Copies of all lines that contain "Jakarta" are needed; take them from the data below.

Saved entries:
--

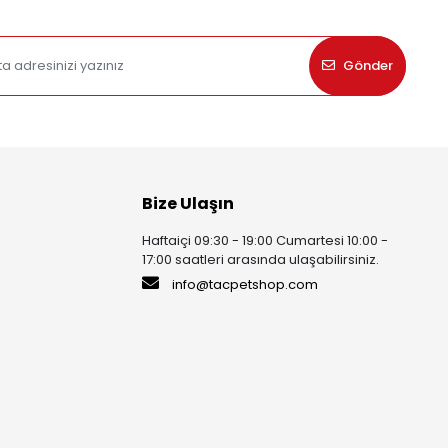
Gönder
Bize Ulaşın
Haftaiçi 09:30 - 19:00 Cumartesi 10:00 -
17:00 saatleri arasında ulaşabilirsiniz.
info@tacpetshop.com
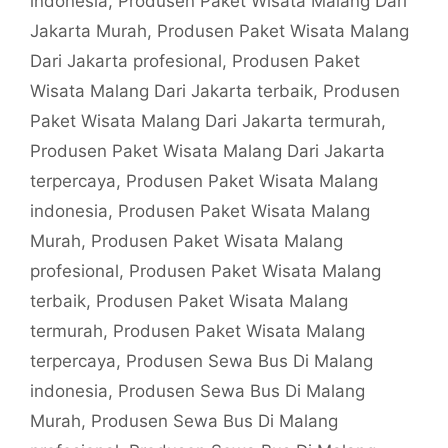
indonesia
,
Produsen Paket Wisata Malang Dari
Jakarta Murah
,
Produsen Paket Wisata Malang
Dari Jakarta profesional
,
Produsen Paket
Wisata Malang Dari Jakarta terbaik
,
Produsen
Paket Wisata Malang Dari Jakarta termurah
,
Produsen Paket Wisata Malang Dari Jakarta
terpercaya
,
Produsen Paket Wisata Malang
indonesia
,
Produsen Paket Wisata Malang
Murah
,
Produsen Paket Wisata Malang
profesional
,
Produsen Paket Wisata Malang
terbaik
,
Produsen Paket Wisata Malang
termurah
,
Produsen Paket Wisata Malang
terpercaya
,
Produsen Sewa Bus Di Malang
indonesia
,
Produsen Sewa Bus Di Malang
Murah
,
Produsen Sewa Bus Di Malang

--

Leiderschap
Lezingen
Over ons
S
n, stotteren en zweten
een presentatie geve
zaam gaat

--

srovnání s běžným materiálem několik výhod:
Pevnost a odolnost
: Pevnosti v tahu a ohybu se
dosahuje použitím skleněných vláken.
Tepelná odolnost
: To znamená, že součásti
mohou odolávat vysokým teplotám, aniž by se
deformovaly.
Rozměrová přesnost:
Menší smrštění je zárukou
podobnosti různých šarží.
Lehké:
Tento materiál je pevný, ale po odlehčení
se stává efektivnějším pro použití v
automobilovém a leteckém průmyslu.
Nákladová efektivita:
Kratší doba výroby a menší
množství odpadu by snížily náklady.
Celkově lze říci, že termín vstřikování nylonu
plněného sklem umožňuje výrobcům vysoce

--

• Response to this exercise
Jakarta Murah
Dari Jakarta profesional
Wisata Malang Dari Jakarta terbaik
Paket Wisata Malang Dari Jakarta termurah
Produsen Paket Wisata Malang Dari Jakarta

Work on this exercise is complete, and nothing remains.